I can see the second it hits him. He looks at Sloane sharply, then up at me, then over to Pauline, and then back at me. “This is Sloane Walker,” he tells his partner.
And just like that, any chance I have of convincing them that this isn’t an overdose goes out the window.
This is how it starts. The whispers, the headlines, the assumptions. The Black Widow caught in her own web until it strangles her.
“We’re going to give her Narcan, see if it gets her breathing,” he tells me.
“If it does?” I ask, even though I know the answer.
“If it does, she’s on an opiate,” the other paramedic answers. “If it doesn’t, we’ve got bigger problems.”
“This doesn’t make sense,” I tell Pauline, but she’s not listening. She’s staring down at Sloane like will alone can revive her.
“Here goes,” the paramedic tells his partner as he inserts what looks like a nasal spray canister into Sloane’s nose and depresses the bottle.
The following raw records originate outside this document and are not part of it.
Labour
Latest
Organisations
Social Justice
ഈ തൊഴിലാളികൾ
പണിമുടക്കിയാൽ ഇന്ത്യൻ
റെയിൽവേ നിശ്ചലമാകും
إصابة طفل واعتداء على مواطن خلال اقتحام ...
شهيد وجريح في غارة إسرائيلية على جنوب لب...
Please, please let it work.
Even as I beg God and the universe and fate for the Narcan to work, I doubt it’s going to. Because nothing I know about Sloane, nothing I’ve seen in the months we’ve been together, has given me any reason to believe she uses. I know we haven’t been together in person that much and that addiction can be a hidden disease. But we’ve talked every single day, multiple times a day, since our first date, and she never sounded anything but stone-cold sober. And she doesn’t drink, either. Not the way I’d expect someone with substance abuse problems to.